SCIENCE IN THE NEWS DAILY
Lab Toys: How Does Cage Enrichment Affect Rodents?
from the Scientist
In a room full of clinical veterinarians and animal-care technicians, everybody is about to play a game. ... Each of the 15 or 20 teams will receive a species designation (monkey, mouse, rabbit, dog, pig, rat), a piece of posterboard, a magic marker, and an index card that describes a study using that species. ... Teams will then have about 30 minutes to think up and draw some device or toy that improves the cage environment for the animals in a manner appropriate for each species--an activity that generally falls under the heading of "enrichment." ...
The general reasoning behind enrichment is that it will improve the welfare of animals in captivity.

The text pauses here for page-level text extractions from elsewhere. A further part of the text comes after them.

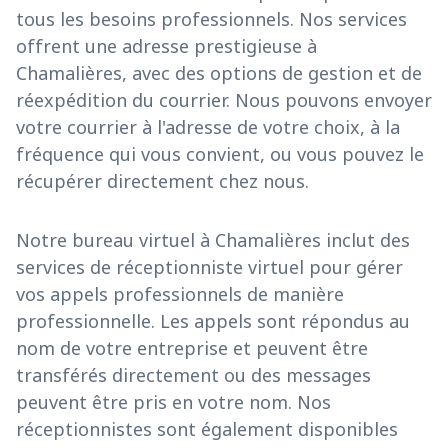
tous les besoins professionnels. Nos services
offrent une adresse prestigieuse à
Chamalières, avec des options de gestion et de
réexpédition du courrier. Nous pouvons envoyer
votre courrier à l'adresse de votre choix, à la
fréquence qui vous convient, ou vous pouvez le
récupérer directement chez nous.
Notre bureau virtuel à Chamalières inclut des
services de réceptionniste virtuel pour gérer
vos appels professionnels de manière
professionnelle. Les appels sont répondus au
nom de votre entreprise et peuvent être
transférés directement ou des messages
peuvent être pris en votre nom. Nos
réceptionnistes sont également disponibles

There's been little systematic study, though, of how specific enrichment practices affect lab animals--arguably less for rodents (the vast majority of animals used in research) than for other species, such as primates and dogs, for which some basic enrichment practices have generally been required by law in most countries.
The European Union is debating changes to a directive on laboratory animal care that would mandate specific rodent enrichments; so far there are no such stipulations in the United States. "Mice and rats were left in the dark," says Michele Cunneen, founder and president of Animal Research Consulting, a Massachusetts-based company that sets up animal research facilities primarily for start-up biotech companies.